Researchers at the University of Waterloo and the University of Maryland have collaborated with the Comcast Applied AI Research Lab to improve the voice query understanding capabilities of the Comcast Xfinity X1 entertainment platform.
Today, we have become accustomed to talking to intelligent agents that do our bidding — from Siri on a mobile phone to Alexa at home. Why wouldn’t we be able to do the same with TVs? Comcast’s Xfinity X1 does exactly that — the platform comes with a “voice remote” that accepts spoken queries. Your wish is its command — tell your TV to change channels, ask it about free kids’ movies, and even about the weather forecast.
Although the media and technology company had already delivered more than 20 million remotes to customers by the end of 2017 and fielded billions of voice commands, the Comcast team still saw room for improvement in the results returned by one of the company’s most popular products. Even though the device returns remarkably accurate results, thanks to an AI-powered platform and Comcast’s rich trove of entertainment metadata (information like a show’s title, actors and genre), it would still sometimes return odd responses. This was in part due to the type of AI used in the platform, which is based on matching patterns, and doesn’t always correctly interpret user intent.

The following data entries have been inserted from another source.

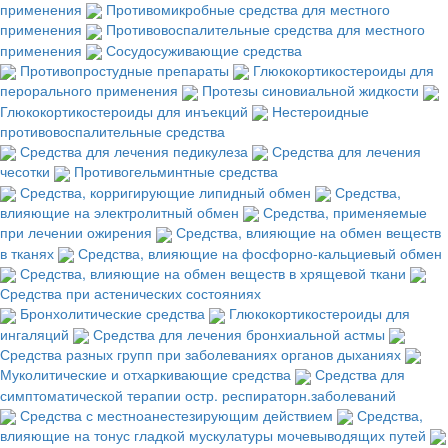
применения
Противомикробные средства для местного
применения
Противовоспалительные средства для местного
применения
Сосудосуживающие средства
Противопростудные препараты
Глюкокортикостероиды для
перорального применения
Протезы синовиальной жидкости
Глюкокортикостероиды для инъекций
Нестероидные
противовоспалительные средства
Средства для лечения педикулеза
Средства для лечения
чесотки
Противогельминтные средства
Средства, корригирующие липидный обмен
Средства,
влияющие на электролитный обмен
Средства, применяемые
при лечении ожирения
Средства, влияющие на обмен веществ
в тканях
Средства, влияющие на фосфорно-кальциевый обмен
Средства, влияющие на обмен веществ в хрящевой ткани
Средства при астенических состояниях
Бронхолитические средства
Глюкокортикостероиды для
ингаляций
Средства для лечения бронхиальной астмы
Средства разных групп при заболеваниях органов дыханиях
Муколитические и отхаркивающие средства
Средства для
симптоматической терапии остр. респираторн.заболеваний
Средства с местноанестезирующим действием
Средства,
влияющие на тонус гладкой мускулатуры мочевыводящих путей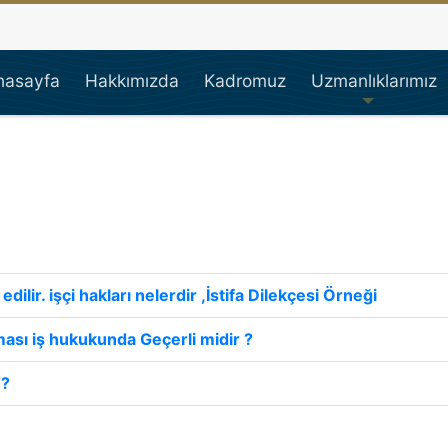
çi Avukatı, İşçi Hakları,
nasayfa
Hakkımızda
Kadromuz
Uzmanlıklarımız
 edilir. işçi hakları nelerdir ,İstifa Dilekçesi Örneği
lması iş hukukunda Geçerli midir ?
 ?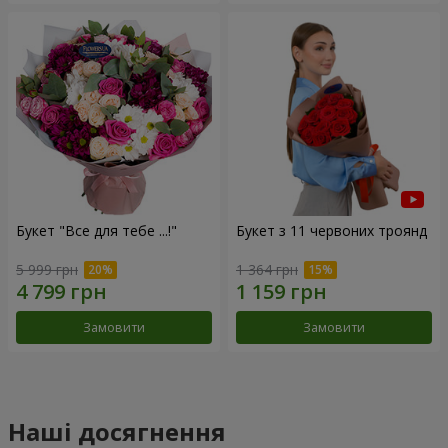
Букет "Все для тебе ...!"
Букет з 11 червоних троянд
5 999 грн
1 364 грн
Замовити
Замовити
Наші досягнення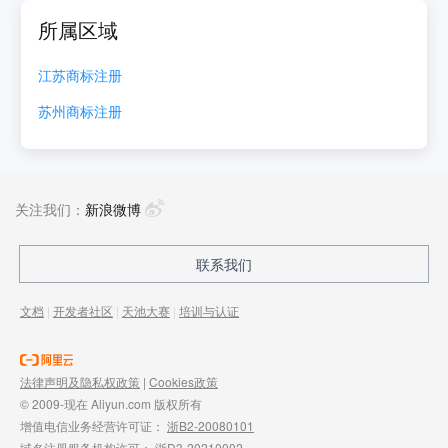
所属区域
江苏
商标注册
苏州
商标注册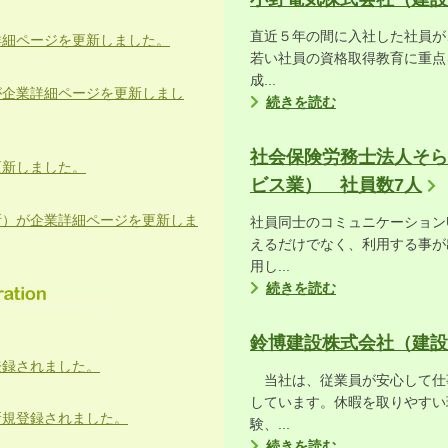
直近５年の間に入社した社員が
詳細ページを更新しました。
若い社員の資格取得教育に重点
成...
が企業詳細ページを更新しまし
続きを読む
社会保険労務士法人そら
更新しました。
ビス業） 社員数7人
所）が企業詳細ページを更新しま
社員同士のコミュニケーション
えるだけでなく、利用する事が
用し...
続きを読む
鈴博建設株式会社（建設
登録されました。
当社は、従業員が安心して仕
しています。休暇を取りやすい
新規登録されました。
験、...
続きを読む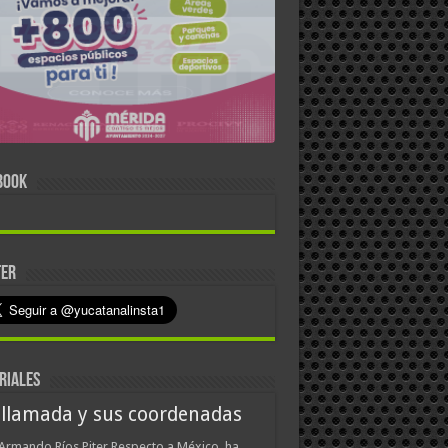
BOOK
TER
RIALES
 llamada y sus coordenadas
Armando Ríos Piter Respecto a México, ha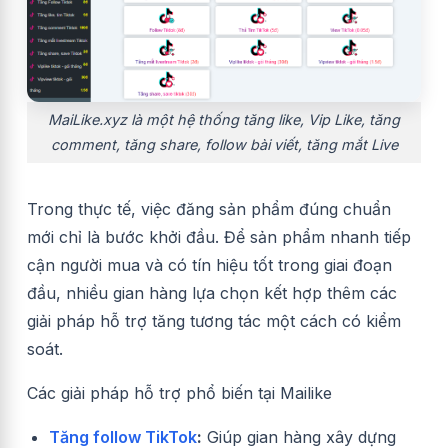
MaiLike.xyz là một hệ thống tăng like, Vip Like, tăng
comment, tăng share, follow bài viết, tăng mắt Live
Trong thực tế, việc đăng sản phẩm đúng chuẩn
mới chỉ là bước khởi đầu. Để sản phẩm nhanh tiếp
cận người mua và có tín hiệu tốt trong giai đoạn
đầu, nhiều gian hàng lựa chọn kết hợp thêm các
giải pháp hỗ trợ tăng tương tác một cách có kiểm
soát.
Các giải pháp hỗ trợ phổ biến tại Mailike
Tăng follow TikTok
:
Giúp gian hàng xây dựng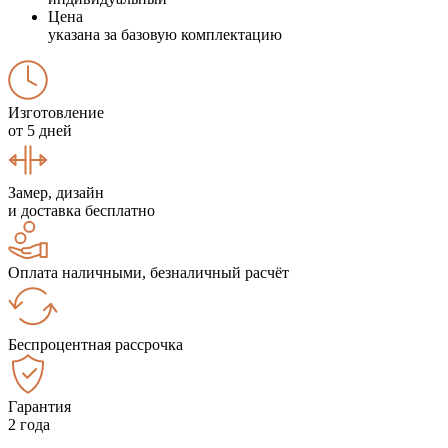
Цена
указана за базовую комплектацию
Изготовление
от 5 дней
Замер, дизайн
и доставка бесплатно
Оплата наличными, безналичный расчёт
Беспроцентная рассрочка
Гарантия
2 года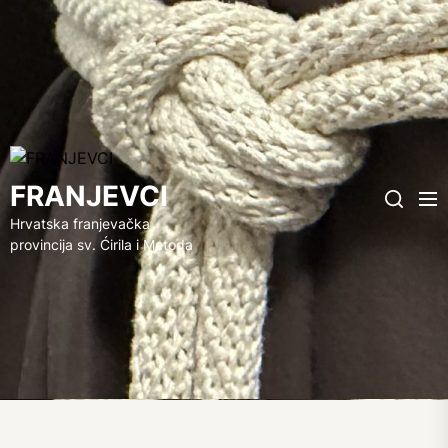
FRANJEVCI
FRANJEVCI
Me
Search
Hrvatska franjevačka
provincija sv. Ćirila i Metoda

Enter Jinfeng Rao, a newly-minted PhD at the University of Maryland, who together with his advisor Professor Jimmy Lin at the University of Waterloo and mentor Ferhan Ture, a researcher at the Comcast Applied AI Research Lab, set about tackling the complex problem of understanding voice queries. Their idea was to take advantage of the latest AI technology — a technique known as hierarchical recurrent neural networks — to better model context and improve the system’s accuracy. This research will be presented at the 24th ACM SIGKDD International Conference on Knowledge Discovery & Data Mining from August 19 to 23 in London, United Kingdom.
How does their technique work? Explains Dr. Rao, “Say the viewer asks for ‘Chicago Fire,’ which refers to both a drama series and a soccer team — how does the system determine what you want to watch? What’s special about this approach is that we take advantage of context — such as previously watched shows and favourite channels — to personalize results, significantly increasing accuracy.”

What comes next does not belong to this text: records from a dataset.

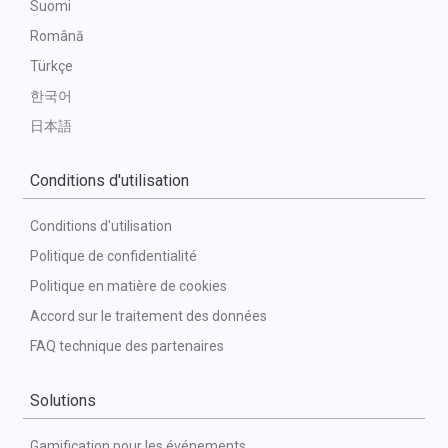
Suomi
Română
Türkçe
한국어
日本語
Conditions d'utilisation
Conditions d'utilisation
Politique de confidentialité
Politique en matière de cookies
Accord sur le traitement des données
FAQ technique des partenaires
Solutions
Gamification pour les événements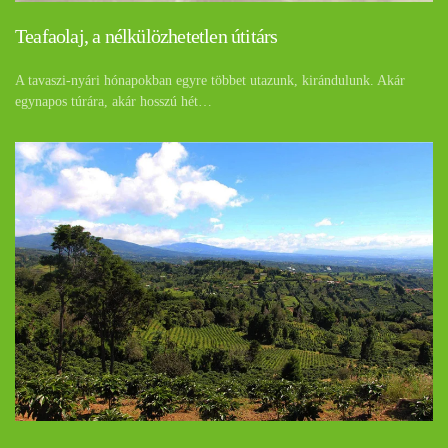
Teafaolaj, a nélkülözhetetlen útitárs
A tavaszi-nyári hónapokban egyre többet utazunk, kirándulunk. Akár
egynapos túrára, akár hosszú hét…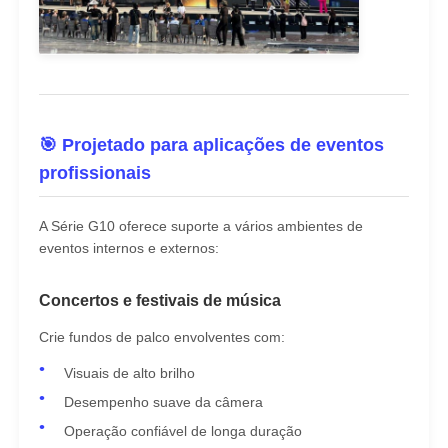
🎯 Projetado para aplicações de eventos
profissionais
A Série G10 oferece suporte a vários ambientes de
eventos internos e externos:
Concertos e festivais de música
Crie fundos de palco envolventes com:
Visuais de alto brilho
Desempenho suave da câmera
Operação confiável de longa duração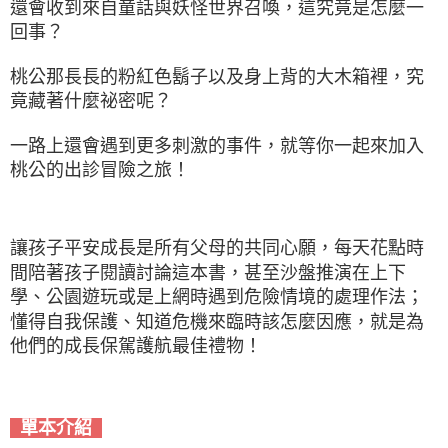
還會收到來自童話與妖怪世界召喚，這究竟是怎麼一
回事？
桃公那長長的粉紅色鬍子以及身上背的大木箱裡，究
竟藏著什麼祕密呢？
一路上還會遇到更多刺激的事件，就等你一起來加入
桃公的出診冒險之旅！
讓孩子平安成長是所有父母的共同心願，每天花點時
間陪著孩子閱讀討論這本書，甚至沙盤推演在上下
學、公園遊玩或是上網時遇到危險情境的處理作法；
懂得自我保護、知道危機來臨時該怎麼因應，就是為
他們的成長保駕護航最佳禮物！
單本介紹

In January 2018, the researchers’ new neural network model was deployed in production to answer queries from real live users. “Our previous system was totally confused by a small but consistent percentage of queries,” says Dr. Ture. “The new model handles most of these very difficult queries appropriately, greatly enhancing the user experience.” Today, the model answers millions of user queries per day.
Not content with this success, the researchers have begun to develop an even richer model, which is also outlined in their paper. The intuition is that by analyzing queries from multiple perspectives, the system can better understand what the viewer is saying. This model is being readied for deployment at the moment.
Professor Jimmy Lin, the David R. Cheriton Chair at the David R. Cheriton School of Computer Science at the University of Waterloo, sums up this research, “This work is a great example of a successful collaboration between academia and industry that yielded significant real-world impact."
"My research group aims to build intelligent agents that can interact with humans in natural ways, and this project provides a great example of how we can deploy AI technologies to improve the user experience.”
For more information about this research, please see Jinfeng Rao, Ferhan Ture, Jimmy Lin, "Multi-task learning with neural networks for voice query understanding on an entertainment platform," Proceedings of the 24th ACM SIGKDD International Conference on Knowledge Discovery & Data Mining, August 19–23, 2018.